**Collected data:**
------------------------------------------------------------------------

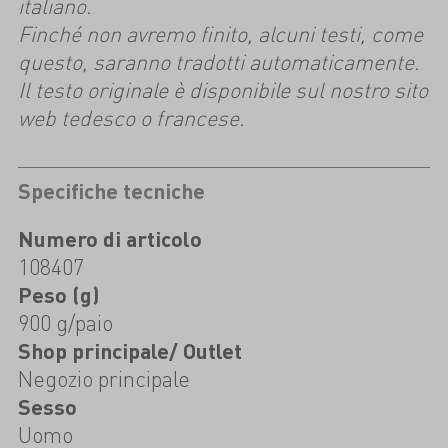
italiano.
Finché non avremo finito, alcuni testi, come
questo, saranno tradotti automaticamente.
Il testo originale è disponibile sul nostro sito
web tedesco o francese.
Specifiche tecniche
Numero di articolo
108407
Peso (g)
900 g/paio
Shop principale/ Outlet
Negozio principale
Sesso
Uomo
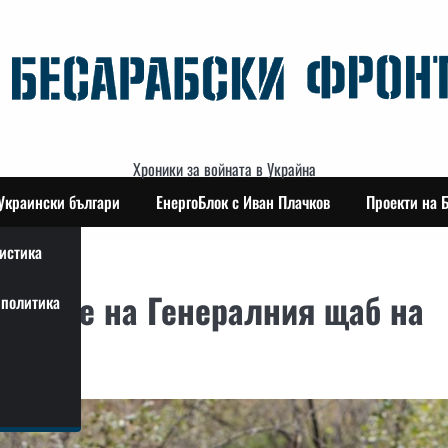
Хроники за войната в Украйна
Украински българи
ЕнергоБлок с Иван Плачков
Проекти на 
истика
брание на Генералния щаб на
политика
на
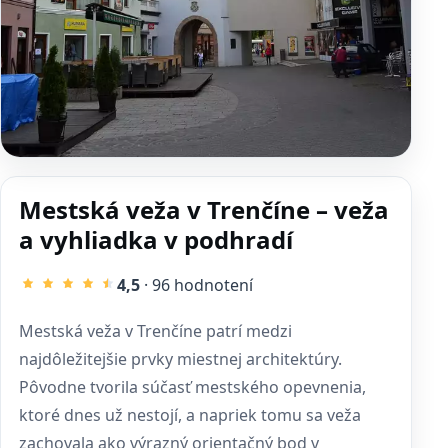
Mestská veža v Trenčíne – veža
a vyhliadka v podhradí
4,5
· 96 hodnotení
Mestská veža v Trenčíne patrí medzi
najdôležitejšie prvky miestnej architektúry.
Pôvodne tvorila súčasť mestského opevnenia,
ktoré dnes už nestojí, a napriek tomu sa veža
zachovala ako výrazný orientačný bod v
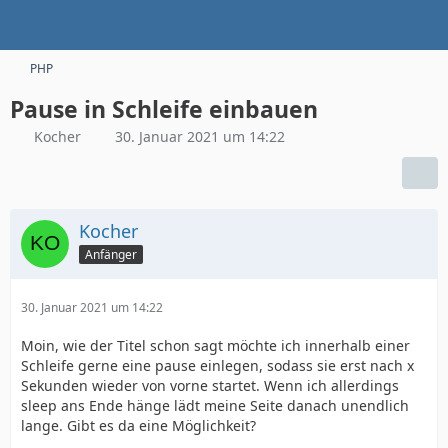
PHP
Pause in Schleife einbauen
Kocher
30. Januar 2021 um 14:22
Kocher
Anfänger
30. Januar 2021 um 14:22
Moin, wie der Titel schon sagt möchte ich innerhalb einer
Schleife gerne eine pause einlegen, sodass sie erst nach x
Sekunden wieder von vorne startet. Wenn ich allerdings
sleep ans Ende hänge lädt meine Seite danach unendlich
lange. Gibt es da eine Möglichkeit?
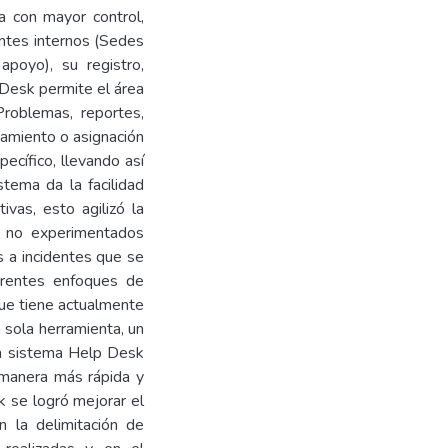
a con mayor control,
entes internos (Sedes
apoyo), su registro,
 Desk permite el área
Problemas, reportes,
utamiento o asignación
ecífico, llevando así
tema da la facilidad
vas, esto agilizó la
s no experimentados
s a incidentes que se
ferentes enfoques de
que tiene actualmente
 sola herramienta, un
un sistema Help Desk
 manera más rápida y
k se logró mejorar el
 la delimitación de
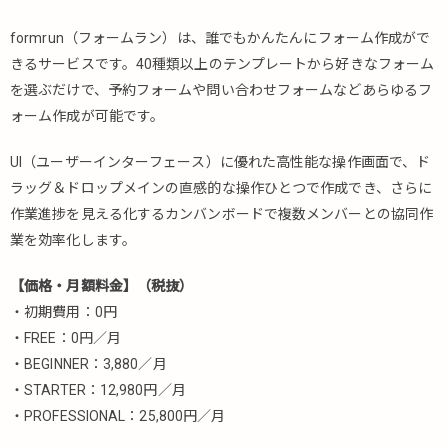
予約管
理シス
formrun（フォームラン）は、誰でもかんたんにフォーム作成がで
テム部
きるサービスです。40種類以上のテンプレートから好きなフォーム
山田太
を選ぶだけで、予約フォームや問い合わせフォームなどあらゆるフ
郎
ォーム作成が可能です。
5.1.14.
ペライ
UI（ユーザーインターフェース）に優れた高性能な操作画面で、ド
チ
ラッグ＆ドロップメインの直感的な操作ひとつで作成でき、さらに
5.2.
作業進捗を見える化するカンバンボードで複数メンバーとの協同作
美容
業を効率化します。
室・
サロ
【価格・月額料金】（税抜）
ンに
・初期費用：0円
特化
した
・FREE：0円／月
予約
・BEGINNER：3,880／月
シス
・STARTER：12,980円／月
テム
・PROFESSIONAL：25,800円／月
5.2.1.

------------------------------------------------------------------------

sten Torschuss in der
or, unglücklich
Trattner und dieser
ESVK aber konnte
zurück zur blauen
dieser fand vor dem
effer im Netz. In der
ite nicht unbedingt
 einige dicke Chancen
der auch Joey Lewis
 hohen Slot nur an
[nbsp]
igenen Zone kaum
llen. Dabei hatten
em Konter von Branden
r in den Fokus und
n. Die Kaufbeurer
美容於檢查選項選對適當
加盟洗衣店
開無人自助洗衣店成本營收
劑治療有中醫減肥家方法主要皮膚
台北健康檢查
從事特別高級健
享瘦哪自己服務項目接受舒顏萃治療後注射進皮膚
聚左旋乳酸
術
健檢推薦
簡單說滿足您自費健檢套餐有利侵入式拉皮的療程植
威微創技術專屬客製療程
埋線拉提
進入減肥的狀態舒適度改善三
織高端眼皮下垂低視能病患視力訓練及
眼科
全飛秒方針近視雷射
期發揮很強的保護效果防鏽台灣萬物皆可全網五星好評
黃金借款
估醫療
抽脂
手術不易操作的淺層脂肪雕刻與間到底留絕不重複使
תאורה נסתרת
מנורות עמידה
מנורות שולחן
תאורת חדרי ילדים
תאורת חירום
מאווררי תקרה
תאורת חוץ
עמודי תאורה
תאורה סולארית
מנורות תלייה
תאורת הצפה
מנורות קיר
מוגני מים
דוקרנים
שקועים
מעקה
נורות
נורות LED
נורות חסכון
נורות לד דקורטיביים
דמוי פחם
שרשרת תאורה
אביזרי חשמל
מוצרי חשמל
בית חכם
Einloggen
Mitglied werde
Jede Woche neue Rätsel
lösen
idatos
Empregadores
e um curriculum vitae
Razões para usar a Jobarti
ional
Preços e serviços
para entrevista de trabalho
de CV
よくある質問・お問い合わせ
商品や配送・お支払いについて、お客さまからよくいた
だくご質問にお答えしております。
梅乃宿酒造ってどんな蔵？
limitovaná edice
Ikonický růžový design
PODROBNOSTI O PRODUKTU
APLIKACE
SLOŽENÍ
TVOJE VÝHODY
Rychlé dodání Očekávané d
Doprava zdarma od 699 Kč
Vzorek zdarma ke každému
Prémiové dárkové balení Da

------------------------------------------------------------------------

Scan the records above for the lines holding "梅乃宿酒造ってどんな蔵？" and "Prémiové dárkové balení Da". Transcribe those two and every line between them word for word, and no others.

梅乃宿酒造ってどんな蔵？
limitovaná edice
Ikonický růžový design
PODROBNOSTI O PRODUKTU
APLIKACE
SLOŽENÍ
TVOJE VÝHODY
Rychlé dodání Očekávané d
Doprava zdarma od 699 Kč
Vzorek zdarma ke každému
Prémiové dárkové balení Da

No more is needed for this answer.